On enchaîne les semaines intenses de boulot, enfants ne voulant pas aller à l’école le matin (trop froid, trop fatigués), rythme de folie en journée, je ne vois pas passer le temps, je n’ai pas le temps de tout faire, je panique… Retour à la maison le soir, repas à préparer (tâche de Mii, ouf), repas dans les cris, les bêtises, la nourriture qui vole un peu partout, les « je veux pas de chou-fleur », couchers à rallonge « je veux une histoire, une autre, encore une autre » les hurlements, l’impatience, les « j’en ai marre » et les « c’est pas juste… »
Et le lendemain, après une nuit à peine réparatrice, tout recommence…
On pourrait se réjouir des week-end mais on se retrouve face à une montagne de choses à faire, les repas pour la semaine (on n’a que le temps de faire réchauffer, en semaine), les devoirs à surveiller, les lessives en retard à lancer, une montagne de repassage ou de linge à plier (ce qui revient au même vu la rapidité avec laquelle je repasse), les enfants dont on a à peine le temps de s’occuper, et toute la fatigue accumulée la semaine qui nous tombe dessus.

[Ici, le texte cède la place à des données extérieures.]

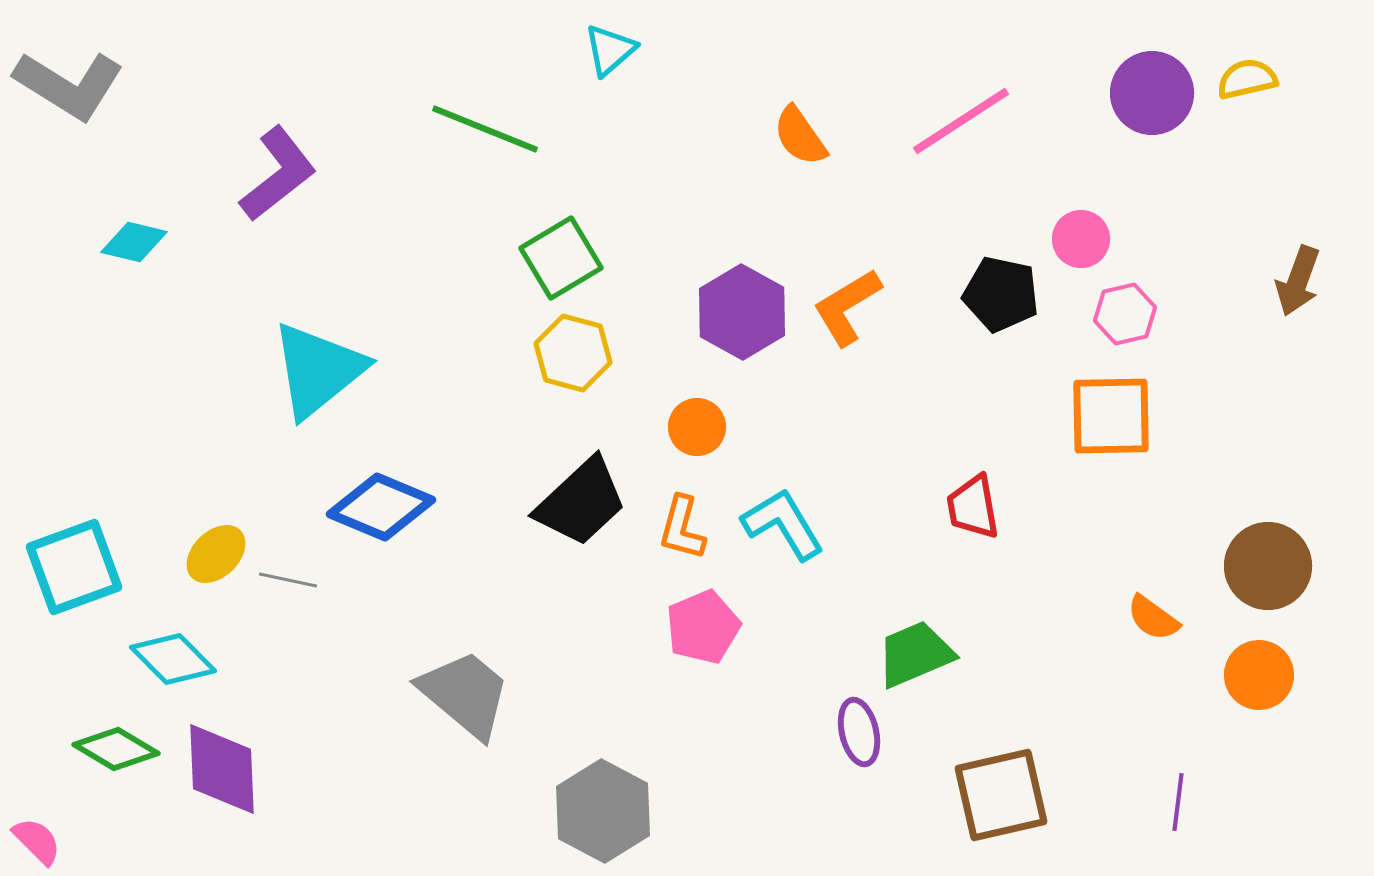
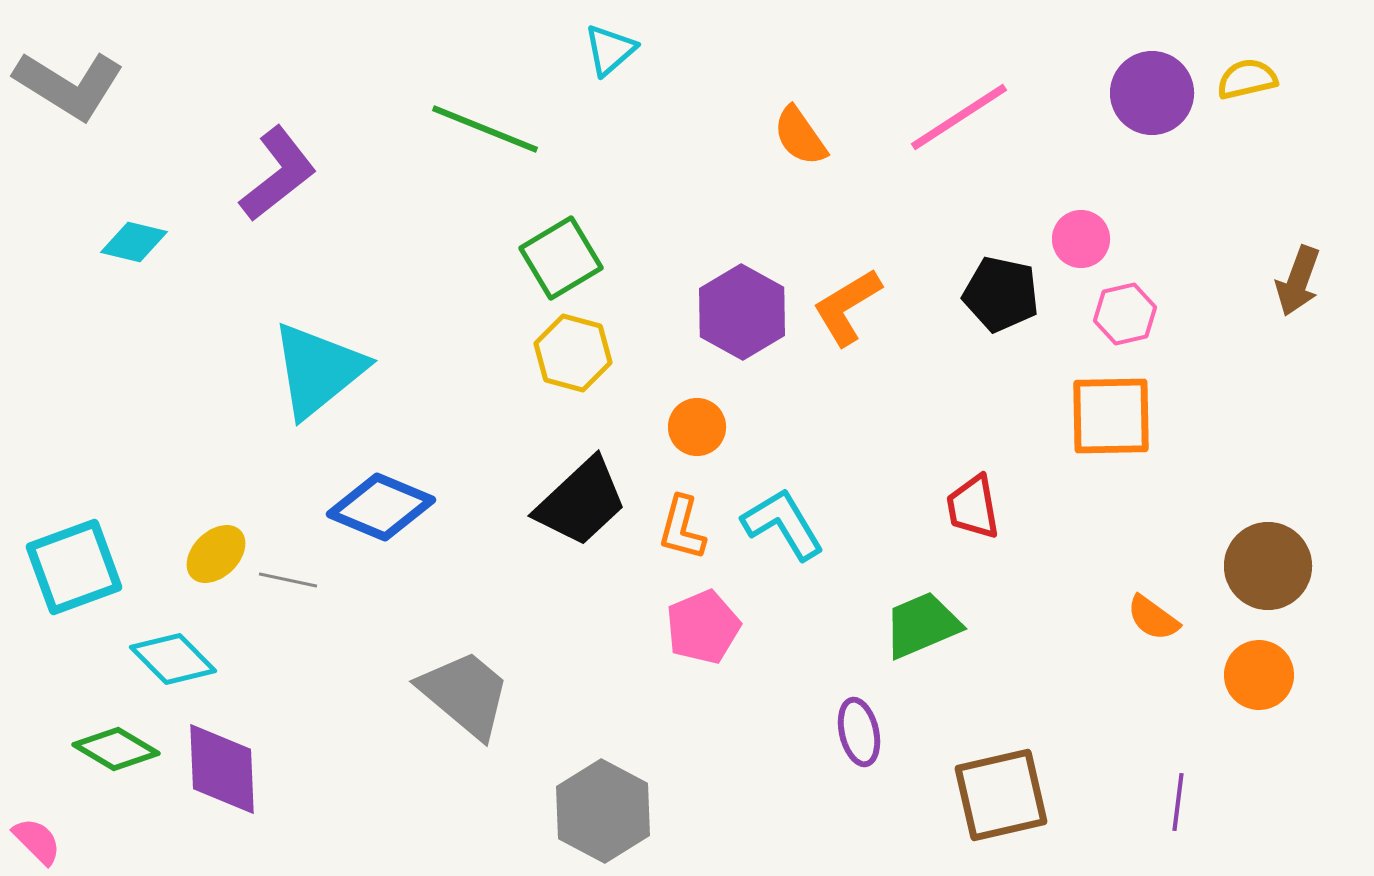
pink line at (961, 121): moved 2 px left, 4 px up
green trapezoid at (915, 654): moved 7 px right, 29 px up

Nous n’avons aucun relai. J’attends avec une fébrile impatience le jour où nos enfants auront tous l’âge de partir en colonie de vacances. Pouvoir habiter une maison propre et rangée, calme et sereine, sans cris, sans coloriages qui traînent partout, sans sollicitations permanentes, sans jouets sur lesquels se tordre le pied… J’en rêve. Juste quelques jours!
(Et je sais que lorsque la maison sera effectivement vide, d’ici 15 ans, je regretterai cette époque de joyeux bordel!)

Ne me conseillez pas les vitamines, j’en prends déjà. J’ai éradiqué le sucre autant que possible parce que j’ai noté que cela me fatiguait énormément (je suis plus en forme depuis que j’ai réduis drastiquement ma consommation). Je dors 8h par nuit et me couche à heures fixes…
Mais j’ai 4 enfants, un foyer à tenir debout (nous sommes deux piliers mais ça reste limite), un job qui prend de l’ampleur, c’est génial, mais cela demande du temps et du travail, des études qui ne vont pas tarder à reprendre (et je ne sais pas comment je vais gérer!), un concours qui m’a épuisée passé il y a deux mois…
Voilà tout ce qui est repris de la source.